The only thing better than Moderna releasing a vaccine early trial efficacy rate of 94.5% is Pfizer announcing two days later that its late-stage vaccine trials were 95% effective.
Amid worldwide spiking cases, the drugmaker said Wednesday that it is planning to apply for emergency authorization with the Food and Drug Administration within days, a startling turnaround in a vaccine development process that often can take years.
Pfizer said it could make 50 million doses available before the end of December. Half of that would go to the U.S., which would serve 12.4 million people for free under a $1.95 billion federal deal with Pfizer for 100 million doses.
Pfizer said the third-phase clinical testing showed no side effects, prevented mild and severe COVID-19 cases and was 94% effective on older adults, the most vulnerable sector to the virus. The efficacy took hold 28 days after the first dose, according to Pfizer’s press release.

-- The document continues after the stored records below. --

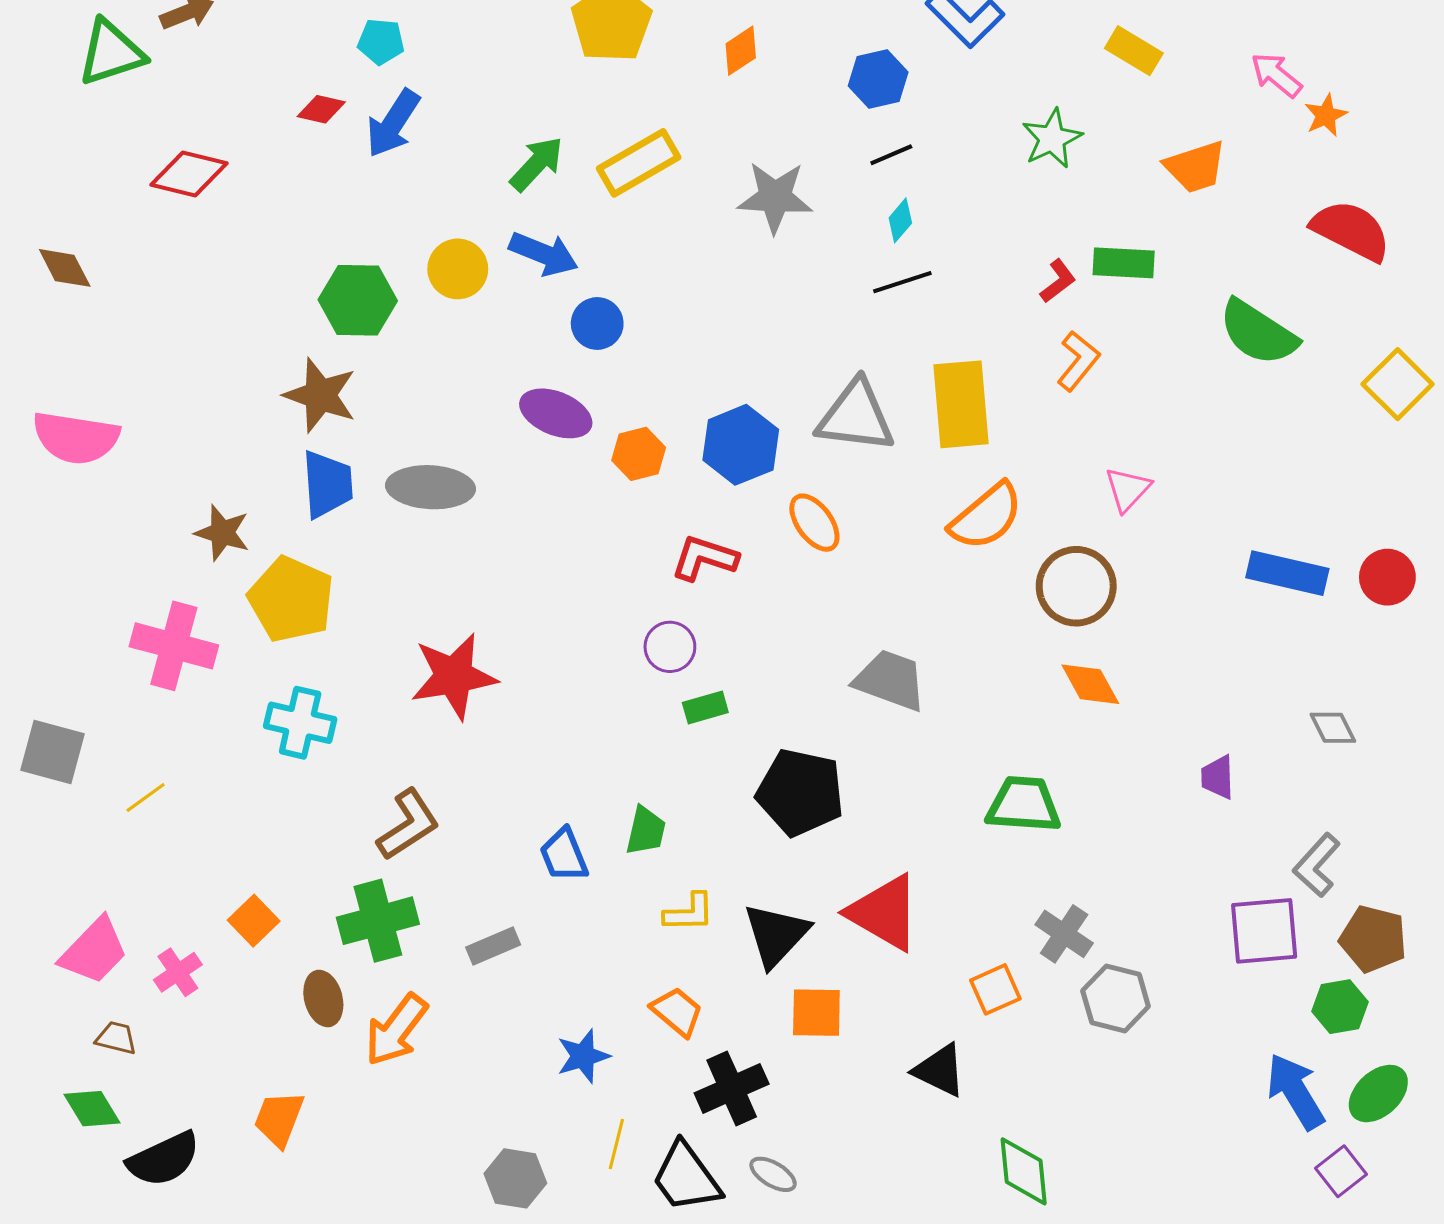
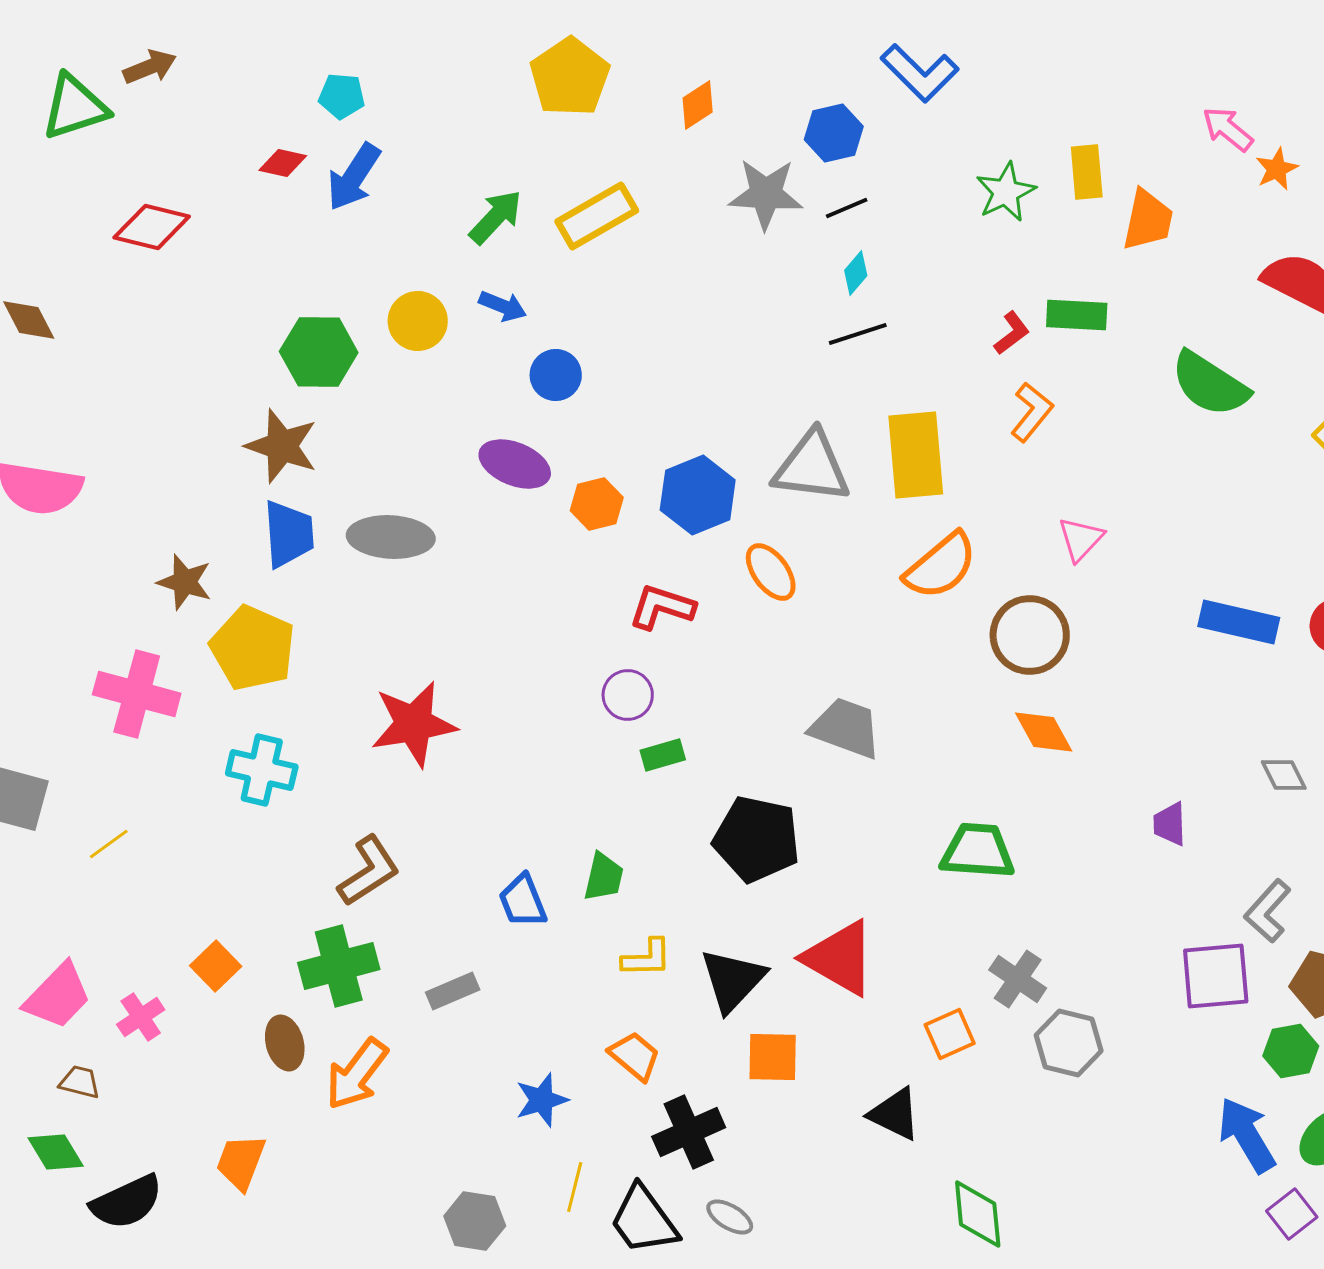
yellow rectangle: (1134, 51) -> (1087, 172), moved, turned 54
orange trapezoid: (1195, 167) -> (1148, 220), turned -60
gray star: (775, 197) -> (766, 194), moved
blue arrow: (544, 254) -> (503, 306), size x0.7

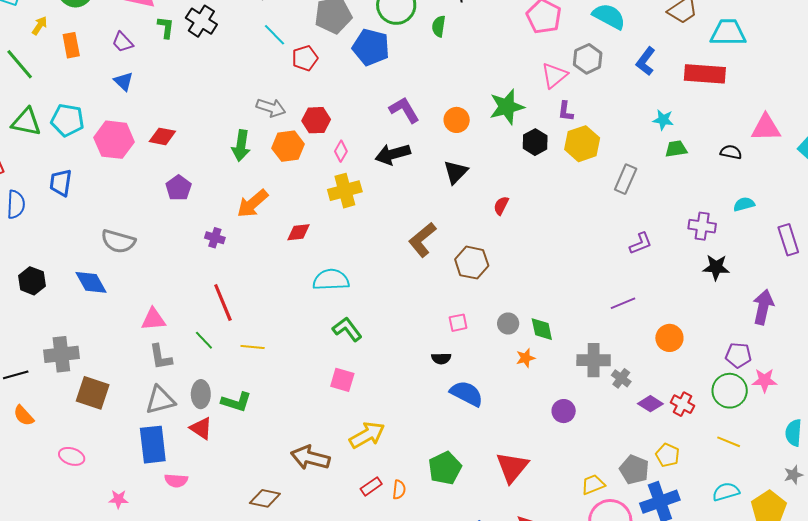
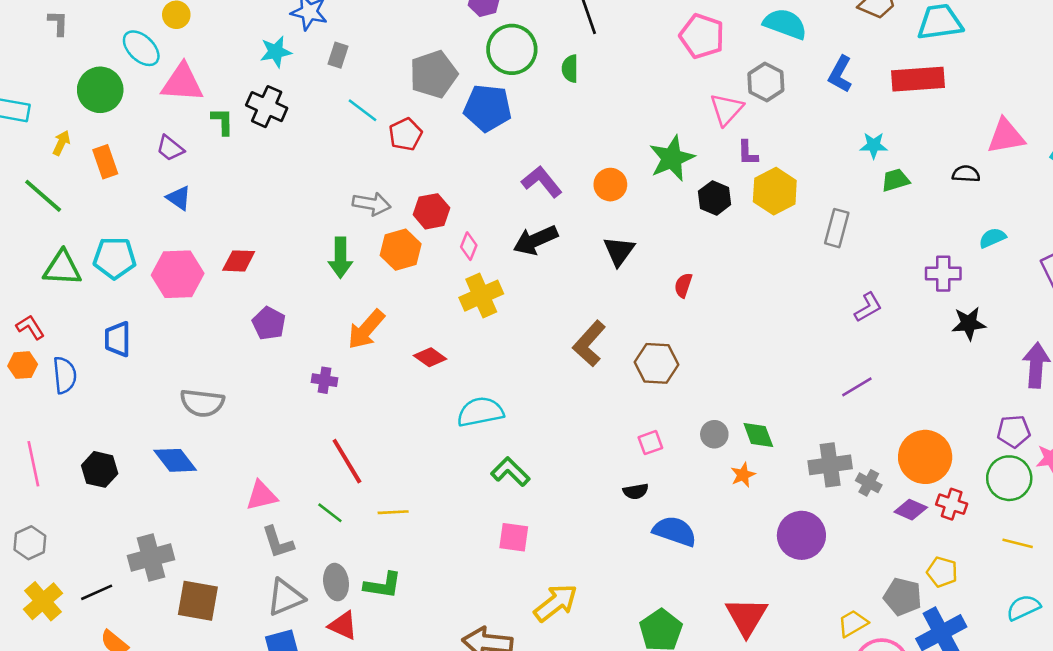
red diamond: (299, 232) -> (430, 357), turned 50
orange circle: (669, 338) -> (925, 457), moved, size x1.5
purple circle: (564, 411) -> (801, 535), size x1.6

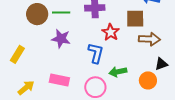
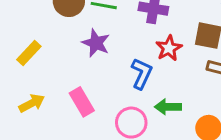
pink rectangle: (59, 80) -> (82, 102), turned 36

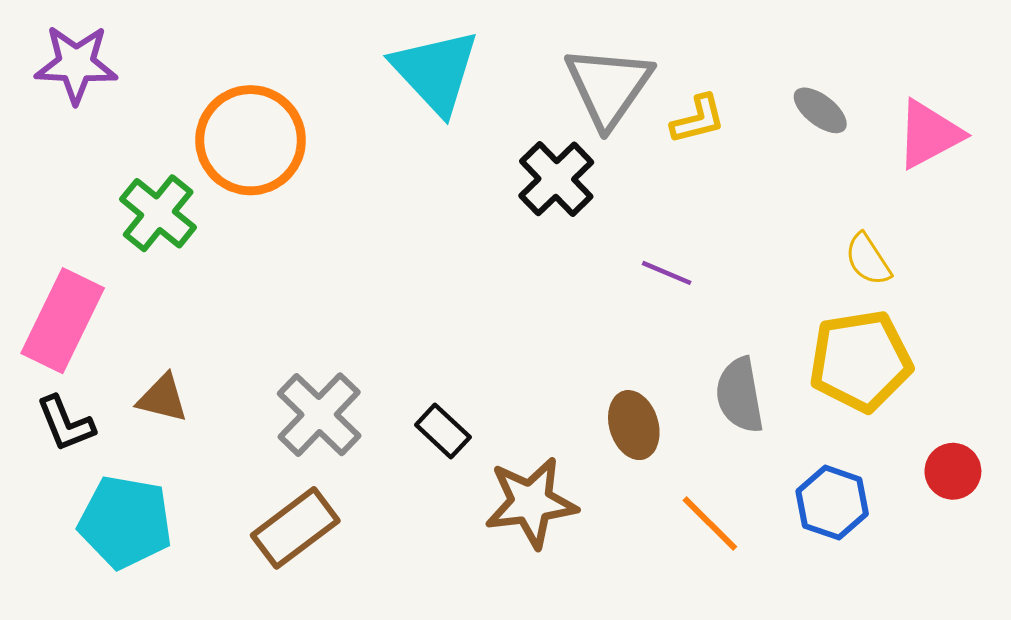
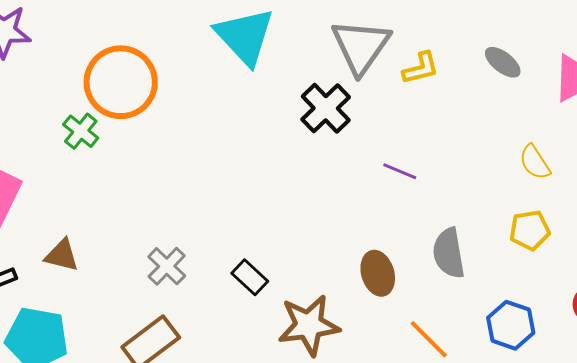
green cross: (158, 213) -> (81, 131), moved, size x0.7
yellow pentagon: (860, 361) -> (530, 230), size x0.6
gray cross: (319, 415) -> (167, 266), size x0.7

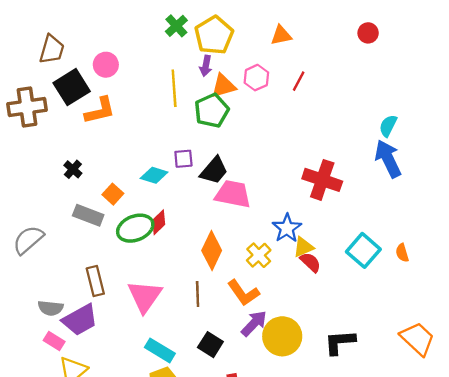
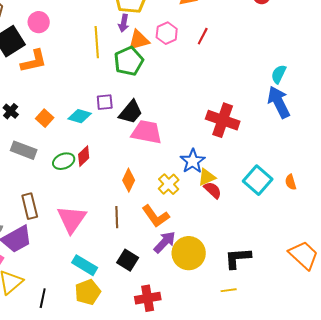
orange square: (113, 194) -> (45, 118), moved
green ellipse: (135, 228) -> (64, 161), size x0.7
orange diamond: (212, 250) -> (129, 180), size x0.7

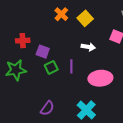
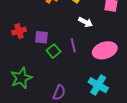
white arrow: (88, 47) -> (86, 22), turned 32
green star: (16, 70) -> (21, 78), moved

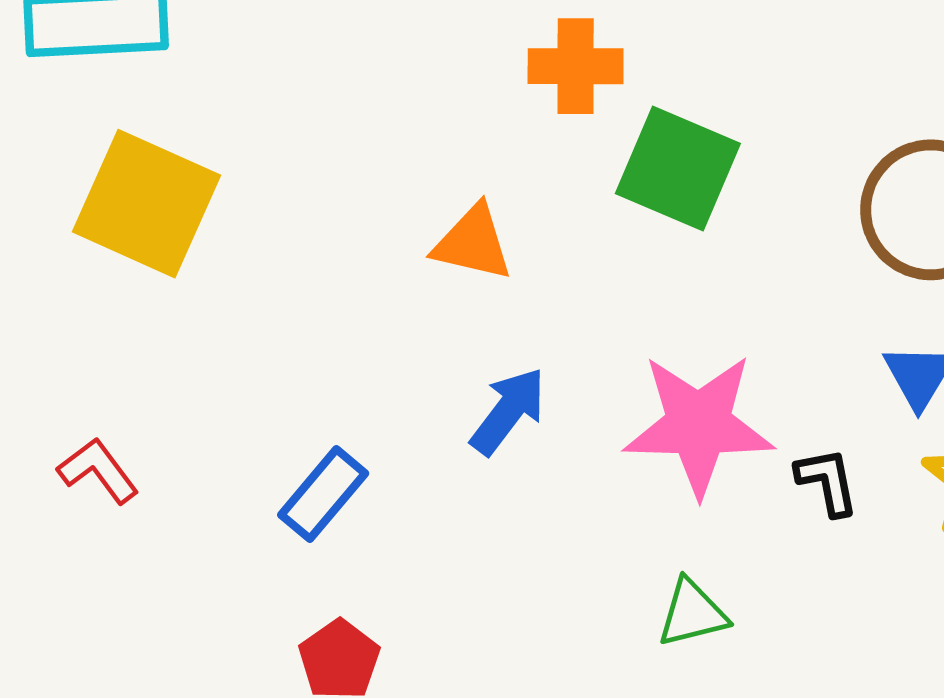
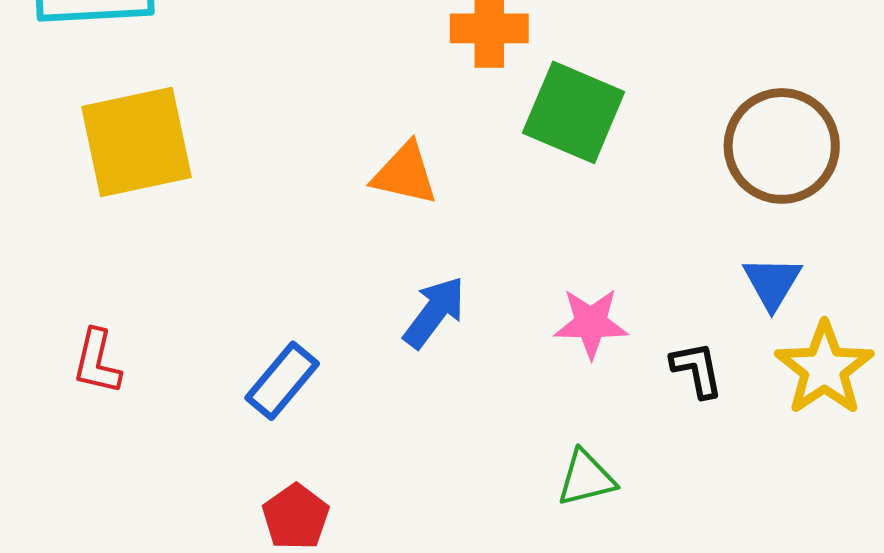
yellow square: (147, 204) -> (136, 142), turned -36
pink star: (699, 425) -> (591, 323), size x0.6
red L-shape: (98, 471) -> (97, 362), turned -130

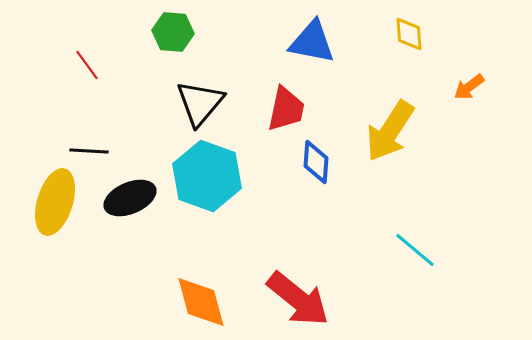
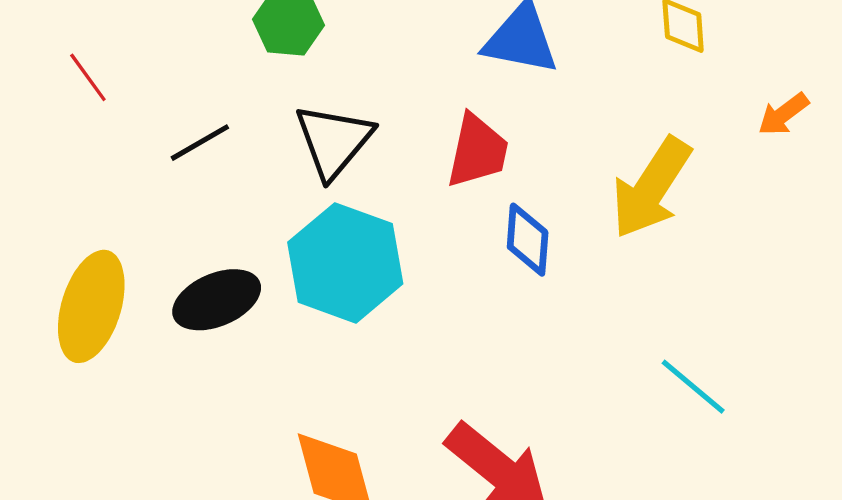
red line: (87, 65) -> (88, 77), moved
black line: (89, 151) -> (200, 143), moved, turned -33

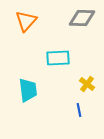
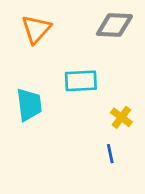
cyan trapezoid: (28, 90) -> (29, 105), moved

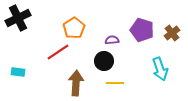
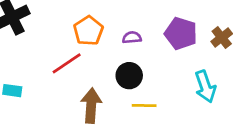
purple semicircle: (112, 40) -> (132, 38), moved

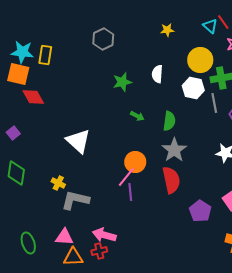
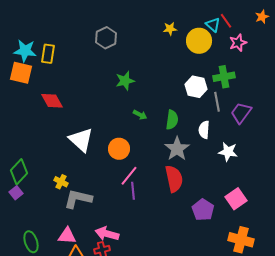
yellow circle: (200, 60) -> (199, 41), moved
white semicircle: (157, 74) -> (204, 130), moved
red diamond: (33, 97) -> (52, 101), moved
purple square: (13, 133) -> (16, 193), moved
orange circle: (135, 162) -> (119, 149), moved
green diamond: (16, 173) -> (19, 172), turned 35

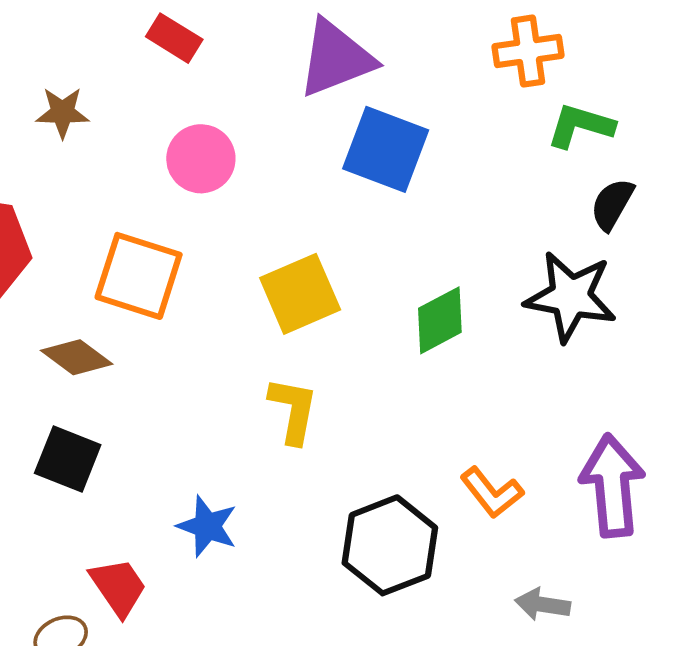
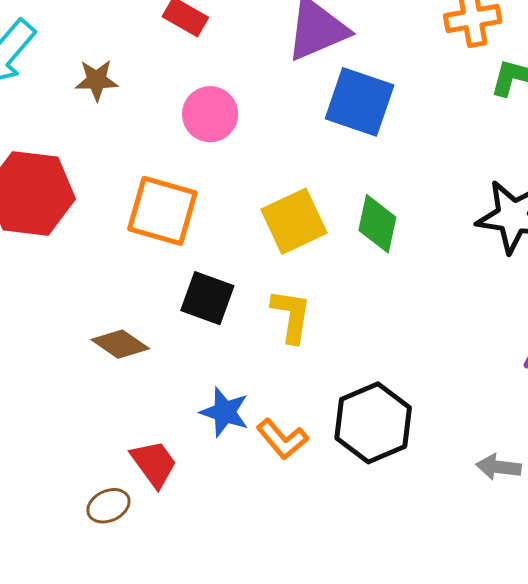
green diamond: (440, 320) -> (377, 224), moved, turned -48
brown diamond: (77, 357) -> (120, 344), moved
black square: (68, 459) -> (207, 298), moved
orange L-shape: (492, 493) -> (282, 439), moved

“The study results mark an important step in this historic eight-month journey to bring forward a vaccine capable of helping to end this devastating pandemic,” Pfizer Chief Executive Dr. Albert Bourla said in a statement.
Pfizer began development on the vaccine in March with BioNTech, a German company. On Nov. 9, the partnership shared trial results showing 90% efficacy with a 43,661 person trial, in which some were given two vaccine doses while others were given a placebo shot of salt water.
In the latest trial, there were 170 COVID-19 cases with 162 in the placebo group and eight in the vaccine group. One severe case came from the vaccine group.
The results have not been reviewed by a scientific journal and the FDA will need weeks to review the clinical, safety and manufacturing data and have an independent panel review. But this could be well worth the wait.